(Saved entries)
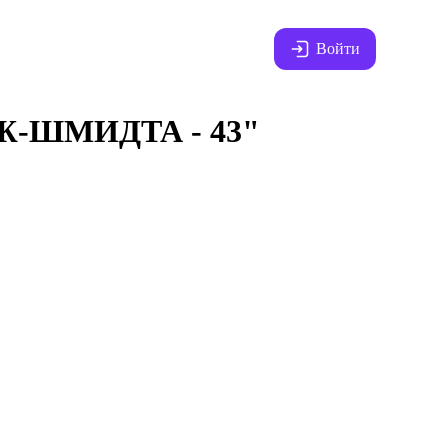
Войти
-ШМИДТА - 43"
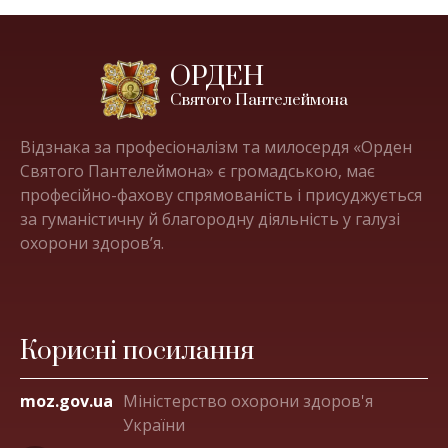
ОРДЕН
Святого Пантелеймона
Відзнака за професіоналізм та милосердя «Орден
Святого Пантелеймона» є громадською, має
професійно-фахову спрямованість і присуджується
за гуманістичну й благородну діяльність у галузі
охорони здоров’я.
Корисні посилання
moz.gov.ua
Міністерство охорони здоров'я
України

**Task prompt**. Of all the lines in the data above, show only those that hold the word "здоров".

**Solved problem**.
охорони здоров’я.
Міністерство охорони здоров'я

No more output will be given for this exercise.